強制給餌をやめてからもう嫌がることは一切しないと決めたので、獣医さんにできるだけ病院には連れて行かずに済ませたいとお願いしました。相談の末、脱水は苦しむ原因になるということで、自宅で皮下点滴することになりました。

1週間分の輸液セットをもらって帰宅後、「もう病院には行かないよ、おうちでゆっくり好きに過ごしていいんだよ」愛猫に話しかけたその言葉が通じたのかどうか。

あれだけ家族を威嚇し、険しい顔でいた愛猫は、その日を境に驚くほど表情が穏やかになりました。家族が近づいても嫌がりません。それどころか、たまに自分からぴたりと寄り添ってくれることすらあります。

食べさせていないのですから、近いうちにその日は必ずやってくるとわかっていました。しかし、威嚇することも、険しい顔をすることもなくなって、うっすらと喉すら鳴らす愛猫の姿に、これで間違っていないと痛感しました。

皮下点滴だけで命を繋ぐ日々

皮下点滴自体は初めての経験でしたがさほど嫌がられることもなく、強制給餌よりよほど簡単に終わりました。

皮下点滴をすると、猫の体に入った輸液は猫の背中でぽこりと柔らかいこぶになります。2日に1回、100ccほどの皮下点滴が、愛猫の命を繋いでいる唯一の手段でした。

相変わらず自分から水はほぼ飲まず、数日に1回、一舐めしてくれるかどうかといったところ。その一舐めのために自動給水器まで買い換えました(本当に一舐めだけしてくれました)。

皮下点滴以外は特になにもせず、毎日愛猫の好きなように過ごしてもらうことにしました。愛猫はお風呂場まで遠征したり、人の布団の上で丸まって寝ていたりします。

そして、10日ほど経ったある日、気づいてしまいました。2日前に点滴した分の水分が、全く減らないまま猫の体に残っていました。もう、水分すら吸収できない体になってしまったのです。

猫に寄り添って過ごす、最後の数日間

吸収できない以上、これ以上の皮下点滴は無意味です。いよいよ覚悟を決めて、最期の数日を過ごすことにしました。仕事で日中は不在でしたが、できるだけ毎日毎晩、愛猫のそばに寄り添って過ごしました。

くっつくくらいは問題ないのですが、抱っこしたり、撫でさすったりするのはあまり嬉しくない様子だったので控えました。あと何日持ってくれるだろう、この子はいつ楽になるだろうと、そのことばかり考えていました。

そして7月の終わり、倒れてから19日目、点滴を受け付けなくなって4日目に、その日はやってきました。

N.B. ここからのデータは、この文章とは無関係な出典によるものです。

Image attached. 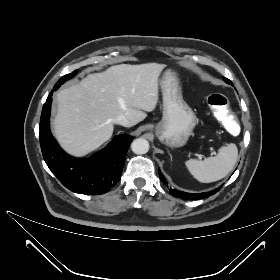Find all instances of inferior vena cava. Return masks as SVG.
Returning <instances> with one entry per match:
<instances>
[{
  "label": "inferior vena cava",
  "instance_id": "1",
  "mask_svg": "<svg viewBox=\"0 0 280 280\" xmlns=\"http://www.w3.org/2000/svg\"><path fill=\"white\" fill-rule=\"evenodd\" d=\"M113 122L116 123V124H120L122 126H125V127H129L130 126L129 120L124 115H120V116L116 117L113 120Z\"/></svg>",
  "mask_w": 280,
  "mask_h": 280
}]
</instances>
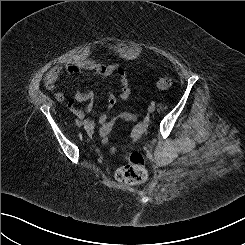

ふと足元でいつもどおりうずくまっている愛猫を見ると、周囲は明るいのに瞳孔が開ききっています。それが予兆でした。

突然、ゆっくりと横倒しになった愛猫は失禁し、そのまま10分ほどやや苦しそうな呼吸をして、そして家族全員に見守られる中に息を引き取りました。

後悔しないために、できることを全てやってあげよう

ろくな対策をしてあげることもできませんでしたが、最期の瞬間を家族全員で看取れたことは大きな救いでした。

中皮腫は不治の病です。もしも愛猫が中皮腫となってしまったら、飼い主さんはできる限り一緒にいて、猫が安らかに最期の時を迎えられるように、できる限りのことをしてあげてください。

どのように介護していくかは飼い主さんによって異なります。しかし、どんな方針をとったとしても、重要なのは、飼い主さんがその時、猫にとって最もよいと思った方法をとってあげることです。

愛猫のことを世界で一番よく知っている飼い主さんが納得しているのならば、きっと愛猫にとってもそれが正解なはず。

やり残したことがあると後悔します。飼い主さんは全ての愛を、愛猫に注いであげてください。